*Exercise directions*. Drop every picture and give the entries back exactly.

*Items listed in a dataset*.
>>>

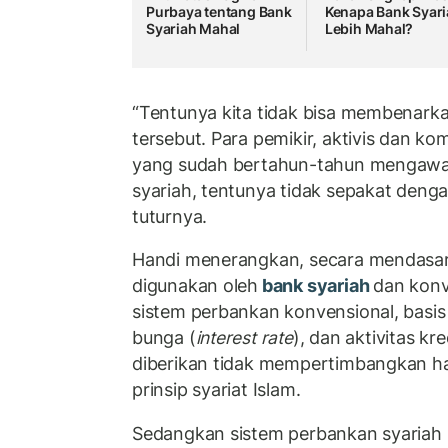
Purbaya tentang Bank
Kenapa Bank Syar
Syariah Mahal
Lebih Mahal?
“Tentunya kita tidak bisa membenarka
tersebut. Para pemikir, aktivis dan ko
yang sudah bertahun-tahun mengawal
syariah, tentunya tidak sepakat denga
tuturnya.
Handi menerangkan, secara mendasar d
digunakan oleh
bank syariah
dan konv
sistem perbankan konvensional, basis
bunga (
interest rate
), dan aktivitas kr
diberikan tidak mempertimbangkan h
prinsip syariat Islam.
Sedangkan sistem perbankan syariah b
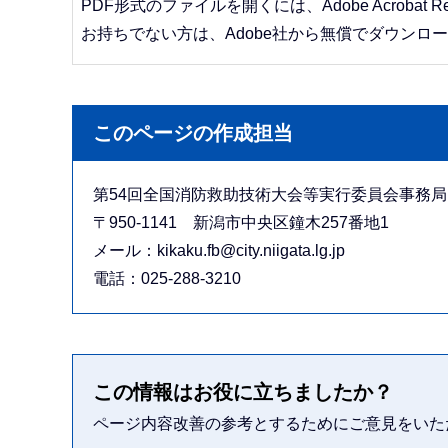
PDF形式のファイルを開くには、Adobe Acrobat R
お持ちでない方は、Adobe社から無償でダウンロ
このページの作成担当
第54回全国消防救助技術大会等実行委員会事務
〒950-1141 新潟市中央区鐘木257番地1
メール：kikaku.fb@city.niigata.lg.jp
電話：025-288-3210
この情報はお役に立ちましたか？
ページ内容改善の参考とするためにご意見をいた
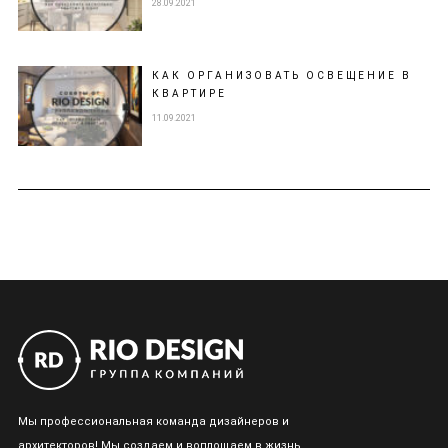
28.09.2021
КАК ОРГАНИЗОВАТЬ ОСВЕЩЕНИЕ В
КВАРТИРЕ
11.09.2021
Мы профессиональная команда дизайнеров и
архитекторов! Мы создаем и воплощаем в жизнь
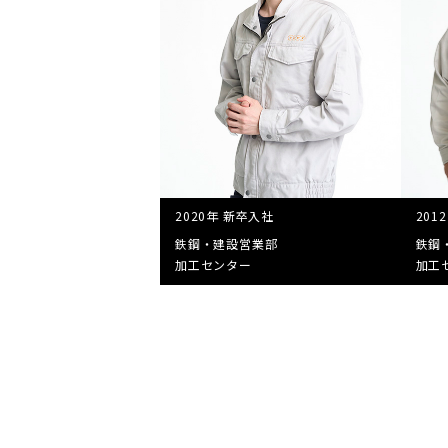
2020年 新卒入社
201
鉄鋼・建設営業部
鉄鋼
加工センター
加工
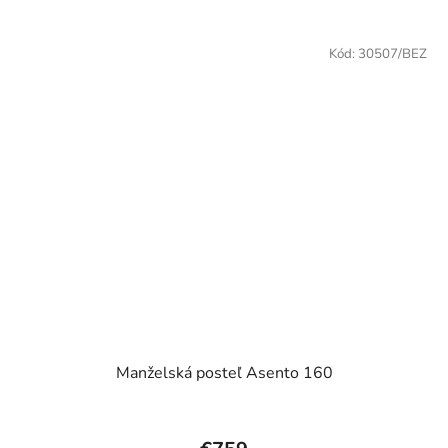
5
hviezdičiek.
Kód:
30507/BEZ
Manželská posteľ Asento 160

<<<

*Reply*.
Purbaya tentang Bank
Kenapa Bank Syar
Syariah Mahal
Lebih Mahal?
“Tentunya kita tidak bisa membenarka
tersebut. Para pemikir, aktivis dan ko
yang sudah bertahun-tahun mengawal
syariah, tentunya tidak sepakat denga
tuturnya.
Handi menerangkan, secara mendasar d
digunakan oleh
bank syariah
dan konv
sistem perbankan konvensional, basis
bunga (
interest rate
), dan aktivitas kr
diberikan tidak mempertimbangkan h
prinsip syariat Islam.
Sedangkan sistem perbankan syariah b
PDF形式のファイルを開くには、Adobe Acrobat R
お持ちでない方は、Adobe社から無償でダウンロ
このページの作成担当
第54回全国消防救助技術大会等実行委員会事務
〒950-1141 新潟市中央区鐘木257番地1
メール：kikaku.fb@city.niigata.lg.jp
電話：025-288-3210
この情報はお役に立ちましたか？
ページ内容改善の参考とするためにご意見をいた
28.09.2021
КАК ОРГАНИЗОВАТЬ ОСВЕЩЕНИЕ В
КВАРТИРЕ
11.09.2021
Мы профессиональная команда дизайнеров и
архитекторов! Мы создаем и воплощаем в жизнь
2020年 新卒入社
201
鉄鋼・建設営業部
鉄鋼
加工センター
加工
5
hviezdičiek.
Kód:
30507/BEZ
Manželská posteľ Asento 160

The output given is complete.